Due to recent developments in the field of computer vision and graphics processing units (GPU), some deep learning (DL) models such as the convolutional neural network (CNN) and fully convolutional network (FCN) have been developed, reaching state-of-the-art accuracy in satellite image classification (Längkvist et al. 2016; Mahdianpari et al. 2018), and object detection (Radovic et al. 2017) in comparison to conventional pixel-based approaches (Feizizadeh et al. 2021; Ghaffarian and Kerle 2019; Panahi et al. 2020). Such DL models have recently been employed in landslide detection in natural hazard monitoring and modeling. Ghorbanzadeh et al. (2019) (Ghorbanzadeh et al. 2019) have shown the higher potential of CNNs over ML models of ANN, RF, and SVM in landslide detection from VHR satellite imagery. Both DL and ML models were trained and tested based on optical data from the RapidEye satellite and topographic factors, and their highest f1-score and mIOU values were 87.8% and 78.26%, respectively. The CNN architectures applied in this study were also used effectively by Sameen and Pradhan (2019) (Sameen and Pradhan 2019) and similar studies, for landslide detection in Malaysia and India. However, when Sameen and Pradhan (2019) compared the results of the applied CNN with those of a residual network model (ResNets), they achieved the highest f1-score of 90% by the ResNets, which was higher than that of the CNN’s f1-score of 83%. This trend of applying CNN to landslide detection was followed by using FCN models such as the U-Net. Soares et al. (2020) and Bragagnolo et al. (2021) used the U-Net model for landslide detection in the mountainous region of Rio de Janeiro, Brazil, and the Himalayan region, Nepal, with the highest f1-score values of 55% and 67%, respectively. In another study, Liu et al. (2020) used a U-Net and a residual U-Net (ResU-Net) trained and tested on images with different spatial resolutions from Northern Sichuan Province. Their highest f1-score and mIOU values were more than 83% and 76% for the U-Net, respectively, and 87% and 93% for the ResU-Net model. A comparison of the U-Net and the ResU-Net models also was made by Qi et al. (2020) and Ghorbanzadeh et al. (2021) for detecting landslides in different case study areas, and the ResU-Net usually performed better than the U-Net.

The application of DL models for landslide detection is also well described in some current studies (Cai et al. 2021; Huang et al. 2020; Su et al. 2021; Tang et al. 2021; Wang et al. 2021); the results indicate that these models present promising performance and accuracy in landslide inventory mapping.

Although DL models and CNNs, in particular, have demonstrated the high capability of feature learning (low-, mid-, and high-level information), in some scenarios, they are unable to resolve issues in image classification that can arise from the similarity between the targets of interest and other features (Mboga et al. 2019).

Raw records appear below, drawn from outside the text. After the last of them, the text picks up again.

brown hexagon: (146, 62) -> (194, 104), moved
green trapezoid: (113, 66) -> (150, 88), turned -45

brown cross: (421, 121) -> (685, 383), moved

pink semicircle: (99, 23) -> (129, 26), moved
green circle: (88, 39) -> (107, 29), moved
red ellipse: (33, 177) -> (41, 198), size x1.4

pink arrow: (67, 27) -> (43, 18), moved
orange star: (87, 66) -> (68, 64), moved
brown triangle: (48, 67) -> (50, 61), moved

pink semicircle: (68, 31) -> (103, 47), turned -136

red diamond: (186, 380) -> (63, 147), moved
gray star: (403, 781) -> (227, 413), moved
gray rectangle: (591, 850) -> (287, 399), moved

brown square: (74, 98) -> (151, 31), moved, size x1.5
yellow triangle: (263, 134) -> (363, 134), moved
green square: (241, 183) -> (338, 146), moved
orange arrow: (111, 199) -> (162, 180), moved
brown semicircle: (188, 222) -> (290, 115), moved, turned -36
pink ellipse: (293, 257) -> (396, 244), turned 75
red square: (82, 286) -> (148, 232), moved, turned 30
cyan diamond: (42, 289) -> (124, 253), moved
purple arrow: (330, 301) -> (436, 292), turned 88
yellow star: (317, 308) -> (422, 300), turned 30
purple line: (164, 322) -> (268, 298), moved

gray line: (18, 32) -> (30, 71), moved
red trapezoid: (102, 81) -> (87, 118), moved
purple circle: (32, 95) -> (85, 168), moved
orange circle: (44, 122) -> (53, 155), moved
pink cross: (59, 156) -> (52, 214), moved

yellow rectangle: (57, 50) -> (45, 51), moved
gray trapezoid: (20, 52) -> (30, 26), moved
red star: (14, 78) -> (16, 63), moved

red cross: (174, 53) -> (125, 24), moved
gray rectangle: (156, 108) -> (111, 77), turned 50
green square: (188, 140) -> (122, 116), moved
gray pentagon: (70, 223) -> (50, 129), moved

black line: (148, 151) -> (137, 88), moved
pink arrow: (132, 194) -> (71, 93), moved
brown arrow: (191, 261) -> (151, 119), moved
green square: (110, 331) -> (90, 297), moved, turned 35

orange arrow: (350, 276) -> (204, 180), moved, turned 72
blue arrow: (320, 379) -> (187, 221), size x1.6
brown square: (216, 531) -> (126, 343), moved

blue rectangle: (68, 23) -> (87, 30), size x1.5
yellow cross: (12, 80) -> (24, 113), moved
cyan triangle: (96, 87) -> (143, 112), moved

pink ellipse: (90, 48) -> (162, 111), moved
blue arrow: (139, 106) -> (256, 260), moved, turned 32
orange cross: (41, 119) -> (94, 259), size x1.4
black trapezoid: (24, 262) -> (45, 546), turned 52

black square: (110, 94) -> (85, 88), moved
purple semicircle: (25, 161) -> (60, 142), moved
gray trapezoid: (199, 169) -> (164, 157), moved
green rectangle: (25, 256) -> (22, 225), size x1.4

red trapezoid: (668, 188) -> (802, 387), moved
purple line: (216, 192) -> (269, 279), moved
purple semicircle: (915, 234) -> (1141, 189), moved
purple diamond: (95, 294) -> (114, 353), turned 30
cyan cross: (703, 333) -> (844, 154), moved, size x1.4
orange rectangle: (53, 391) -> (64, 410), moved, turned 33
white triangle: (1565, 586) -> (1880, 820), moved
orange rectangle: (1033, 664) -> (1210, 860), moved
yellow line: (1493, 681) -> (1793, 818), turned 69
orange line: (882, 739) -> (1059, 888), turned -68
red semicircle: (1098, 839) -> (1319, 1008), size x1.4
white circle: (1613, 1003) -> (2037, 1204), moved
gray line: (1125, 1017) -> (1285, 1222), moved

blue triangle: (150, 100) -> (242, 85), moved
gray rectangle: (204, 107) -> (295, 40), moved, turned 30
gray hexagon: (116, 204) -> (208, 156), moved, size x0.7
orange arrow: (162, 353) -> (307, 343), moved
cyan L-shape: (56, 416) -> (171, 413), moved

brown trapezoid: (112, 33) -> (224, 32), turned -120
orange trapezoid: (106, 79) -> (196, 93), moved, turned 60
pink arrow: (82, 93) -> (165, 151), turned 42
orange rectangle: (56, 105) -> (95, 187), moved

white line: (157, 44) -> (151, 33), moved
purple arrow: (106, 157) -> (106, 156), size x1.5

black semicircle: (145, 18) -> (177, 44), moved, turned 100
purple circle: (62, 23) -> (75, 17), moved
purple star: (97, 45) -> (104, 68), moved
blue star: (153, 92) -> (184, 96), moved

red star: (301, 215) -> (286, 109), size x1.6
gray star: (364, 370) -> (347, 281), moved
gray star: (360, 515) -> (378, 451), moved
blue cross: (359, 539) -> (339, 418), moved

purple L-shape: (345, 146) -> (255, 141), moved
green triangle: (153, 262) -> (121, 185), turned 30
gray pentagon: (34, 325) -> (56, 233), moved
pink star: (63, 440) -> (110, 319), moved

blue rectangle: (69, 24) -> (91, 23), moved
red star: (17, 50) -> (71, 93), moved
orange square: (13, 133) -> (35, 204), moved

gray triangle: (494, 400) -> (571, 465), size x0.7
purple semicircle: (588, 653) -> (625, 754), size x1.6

Therefore, using knowledge-based approaches to deal with such problems is essential. Moreover, image classification using OBIA preserves precise information from object borders and edges, unlike pixel-based methods (Majd et al. 2019).

This study aims to improve the landslide detection map generated by a well-known FCN model of the ResU-Net using prior knowledge in the context of OBIA. Thus, the integration of the OBIA with an FCN model is the novel characteristic of this study compared to the state-of-the-art works cited in the review of landslide detection literature. Although there have been some previous efforts that combined CNNs with OBIA, e.g., for refugee camp classification (Ghorbanzadeh et al. 2020) and rock glacier mapping (Robson et al. 2020), this is the first study that evaluates the feasibility of the integration framework of an FCN model with a rule-based OBIA for landslide detection. Also, in contrast to the studies mentioned above that used a heatmap in the segmentation process, here we used the layers of the original image to reduce the bias of the heatmap in the final classification results. Therefore, the heatmap is only used to classify objects based on their probability value as well as some spectral, topographical, and spatial characteristics. Our proposed framework aims to refine the landslide detection map resulting from the ResU-Net using prior knowledge in addition to the data from the original image and the resulting probabilities from the ResU-Net.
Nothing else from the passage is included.